Imperial currently does not have a meaningful smoke-free portfolio and has even decided to discontinue its efforts in the Africa, Asia and Australasia segment last year (mainly Russia and Japan). Figure 4 clearly shows Imperial's poor performance in smoke-free products over the years, but at least the company is not wasting much money in this area. In fiscal 2023 (ended September 30), the company lost £156 million (4.0% of adjusted operating profit) on its smoke-free portfolio, and related sales accounted for 3.3% of total net sales (£265 million vs. £8.0 billion).

Figure 4: Imperial Brands p.l.c. (IMBBY, IMBBF): Net revenues of the smoke-free portfolio (own work, based on company filings)

In fiscal 2023, Imperial generated free cash flow of around £2.6 billion, taking into account working capital movements, cash flows from derivatives, stock-based compensation, dividends paid to non-controlling interests and lease-related payments. With an average three-year free cash flow margin of around 31%, Imperial is slightly more profitable than its much larger rival British American Tobacco. In my view, £2.4 billion is a reasonable starting point for the ensuing scenario analyses, which is slightly less than the company's three-year average free cash flow.

Like the three major tobacco companies, Imperial is also dependent on constant price increases in order to grow, or at least maintain its sales in view of the continuing decline in cigarette volumes (Figure 5). For the time being, Imperial's tobacco-related net revenue continues to grow (2.1% and 2.5% year-over-year in fiscal 2023 and 2022, respectively).

The recent accelerated decline in volumes is expected to slow somewhat due to inventory issues, the exit from Russia in April 2022 and inflation-related effects. However, I think it is important to recognize that smoke-free products are capturing more and more market share, creating an additional headwind for cigarette sales. For example, Altria management recently noted - for the first time - that cross category movement is a major driver of cigarette volume decline: 1.5 to 2.5 percentage points of the currently estimated overall U.S. industry decline of 8.5% (slide 16, Q3 earnings presentation ).

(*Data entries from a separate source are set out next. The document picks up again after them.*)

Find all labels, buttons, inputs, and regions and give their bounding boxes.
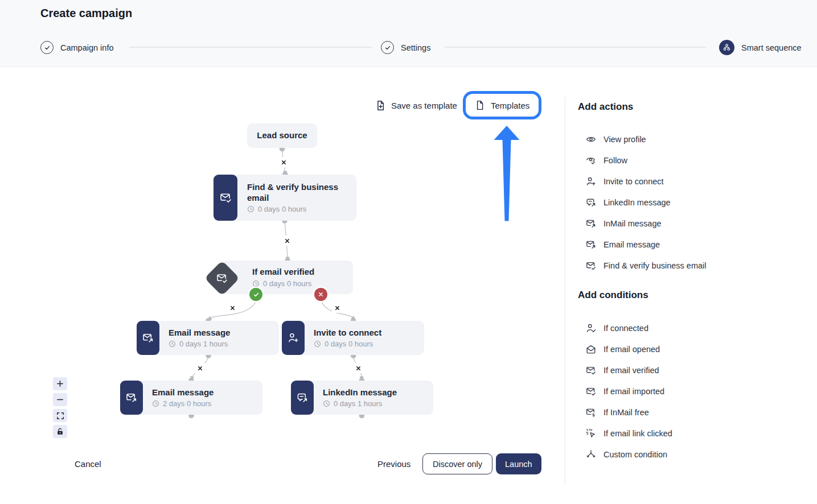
envelope-check-icon xyxy=(586,386,596,396)
remove-connection-button[interactable] xyxy=(282,236,292,246)
envelope-send-icon xyxy=(126,392,137,403)
step-label: Smart sequence xyxy=(741,43,802,52)
sequence-icon xyxy=(719,40,734,55)
envelope-check-icon xyxy=(216,272,228,284)
condition-item-label: If email opened xyxy=(603,345,660,354)
condition-item-label: If connected xyxy=(603,324,648,333)
lock-icon xyxy=(56,427,64,436)
node-delay-value: 0 days 1 hours xyxy=(334,399,382,408)
condition-item-if-email-opened[interactable]: If email opened xyxy=(578,338,811,360)
branch-yes-handle[interactable] xyxy=(249,288,262,301)
condition-item-if-email-verified[interactable]: If email verified xyxy=(578,360,811,381)
zoom-in-button[interactable] xyxy=(53,377,67,390)
action-item-linkedin-message[interactable]: LinkedIn message xyxy=(578,192,811,213)
clock-icon xyxy=(169,340,176,348)
cursor-click-icon xyxy=(586,428,596,439)
node-lead-source[interactable]: Lead source xyxy=(247,123,317,148)
node-delay: 2 days 0 hours xyxy=(152,399,257,408)
chat-send-icon xyxy=(291,381,314,415)
templates-button[interactable]: Templates xyxy=(467,96,537,115)
envelope-check-icon xyxy=(586,261,596,271)
file-plus-icon xyxy=(375,100,386,111)
remove-connection-button[interactable] xyxy=(332,303,342,313)
action-item-invite-to-connect[interactable]: Invite to connect xyxy=(578,171,811,192)
step-connector-line xyxy=(445,47,706,48)
step-settings[interactable]: Settings xyxy=(381,40,430,55)
fit-view-button[interactable] xyxy=(53,409,67,422)
node-title: Lead source xyxy=(257,130,307,141)
step-smart-sequence[interactable]: Smart sequence xyxy=(719,40,802,55)
remove-connection-button[interactable] xyxy=(278,157,289,167)
chat-send-icon xyxy=(586,197,596,208)
condition-item-if-connected[interactable]: If connected xyxy=(578,317,811,338)
save-as-template-button[interactable]: Save as template xyxy=(375,100,457,111)
zoom-out-button[interactable] xyxy=(53,393,67,406)
node-invite-to-connect[interactable]: Invite to connect 0 days 0 hours xyxy=(282,321,424,355)
launch-button[interactable]: Launch xyxy=(496,453,541,474)
remove-connection-button[interactable] xyxy=(353,363,363,373)
node-if-email-verified[interactable]: If email verified 0 days 0 hours xyxy=(223,261,353,294)
condition-item-label: Custom condition xyxy=(603,450,667,459)
envelope-dollar-icon xyxy=(586,407,596,418)
node-title: Find & verify business email xyxy=(247,182,351,204)
node-linkedin-message[interactable]: LinkedIn message 0 days 1 hours xyxy=(291,381,433,415)
action-item-label: Find & verify business email xyxy=(603,261,707,270)
eye-icon xyxy=(586,134,596,144)
condition-item-label: If email verified xyxy=(603,366,659,375)
action-item-follow[interactable]: Follow xyxy=(578,150,811,171)
previous-button[interactable]: Previous xyxy=(377,459,410,469)
templates-highlight-ring: Templates xyxy=(463,91,541,119)
envelope-send-icon xyxy=(120,381,143,415)
page-title: Create campaign xyxy=(40,7,132,20)
x-icon xyxy=(284,238,290,244)
add-conditions-title: Add conditions xyxy=(578,290,648,301)
lock-canvas-button[interactable] xyxy=(53,425,67,438)
envelope-send-icon xyxy=(137,321,159,355)
action-item-find-verify-business-email[interactable]: Find & verify business email xyxy=(578,255,811,276)
condition-item-if-email-link-clicked[interactable]: If email link clicked xyxy=(578,423,811,444)
node-title: Email message xyxy=(152,387,257,398)
remove-connection-button[interactable] xyxy=(195,363,205,373)
callout-arrow-up xyxy=(494,126,520,221)
cancel-button[interactable]: Cancel xyxy=(75,459,101,469)
clock-icon xyxy=(314,340,321,348)
envelope-send-icon xyxy=(142,332,154,344)
node-email-message-2[interactable]: Email message 2 days 0 hours xyxy=(120,381,262,415)
person-plus-icon xyxy=(282,321,305,355)
condition-item-custom-condition[interactable]: Custom condition xyxy=(578,444,811,465)
envelope-open-icon xyxy=(586,344,596,354)
node-delay-value: 0 days 1 hours xyxy=(179,340,228,348)
envelope-send-icon xyxy=(586,218,596,229)
node-delay: 0 days 1 hours xyxy=(169,340,273,348)
envelope-check-icon xyxy=(586,365,596,375)
remove-connection-button[interactable] xyxy=(227,303,237,313)
envelope-check-icon xyxy=(214,175,237,221)
step-campaign-info[interactable]: Campaign info xyxy=(40,40,114,55)
discover-only-button[interactable]: Discover only xyxy=(422,453,492,474)
x-icon xyxy=(281,159,287,166)
branch-no-handle[interactable] xyxy=(314,288,327,301)
node-title: LinkedIn message xyxy=(323,387,428,398)
action-item-inmail-message[interactable]: InMail message xyxy=(578,213,811,234)
condition-item-if-inmail-free[interactable]: If InMail free xyxy=(578,402,811,423)
check-icon xyxy=(384,44,391,51)
node-find-verify-business-email[interactable]: Find & verify business email 0 days 0 ho… xyxy=(214,175,356,221)
node-delay-value: 0 days 0 hours xyxy=(325,340,373,348)
condition-item-if-email-imported[interactable]: If email imported xyxy=(578,381,811,402)
templates-label: Templates xyxy=(491,101,529,110)
branch-icon xyxy=(586,449,596,460)
action-item-label: View profile xyxy=(603,135,646,144)
plus-icon xyxy=(56,379,64,388)
action-item-view-profile[interactable]: View profile xyxy=(578,129,811,150)
step-connector-line xyxy=(129,47,372,48)
action-item-label: Email message xyxy=(603,240,660,249)
node-delay: 0 days 1 hours xyxy=(323,399,428,408)
check-icon xyxy=(253,291,260,298)
clock-icon xyxy=(247,205,254,213)
action-item-email-message[interactable]: Email message xyxy=(578,234,811,255)
node-delay-value: 0 days 0 hours xyxy=(258,205,306,213)
chat-send-icon xyxy=(297,392,308,403)
clock-icon xyxy=(252,280,260,287)
node-email-message-1[interactable]: Email message 0 days 1 hours xyxy=(137,321,279,355)
clock-icon xyxy=(323,400,330,407)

Figure 5: Imperial Brands p.l.c. (IMBBY, IMBBF): Tobacco volume since 2018 (own work, based on company filings)

As the following scenario-based valuations are based on a discounted cash flow analysis, a value for the cost of equity needs to be determined. With long-term UK government bonds such as the 20-year gilt currently trading at 4.1% , a 5% equity risk premium seems a reasonable expectation. Of course, there are academic approaches to determine the cost of equity (currently 7.6% according to the Capital Asset Pricing Model ), but since return expectations are very personal and, in my opinion, depend on many factors other than the beta of the stock, I have resorted to my own hurdle rate of 9.1%.

What all of the following scenarios have in common is the expectation that Imperial Brands' management is not engaging in overly expensive transactions to build a smoke-free portfolio and is instead focusing on execution in its traditional cigarette business.

Let's now take a look at whether Imperial Brands' stock is a compelling investment opportunity based on several scenarios.

Is Imperial Brands Stock A Good Buy At $23?

Scenario 1 – A Straightforward Terminal Decline, Imperial Goes Out Of Business After 30 Years (Or Faster)

Due to the recent accelerated decline in combustible volumes, it is becoming increasingly difficult for Imperial to grow its sales. At some point, sales and therefore free cash flow will peak and then fall.

Although the cigarette business is a notoriously profitable business that relies on few fixed assets and maintenance investments, fixed costs (below a certain level of sales) become an increasingly significant headwind that weighs on free cash flow. In this scenario, I expect the company to report a steadily declining free cash flow and to go out of business after 30 years. Of course, this might be unrealistic considering that a certain percentage of current smokers will keep their habit no matter what. However, considering that British American Tobacco recently reported a change in the economic life of its U.S. cigarette brands from an infinite period to a 30-year period (see my discussion here ), I still think this scenario is worth considering.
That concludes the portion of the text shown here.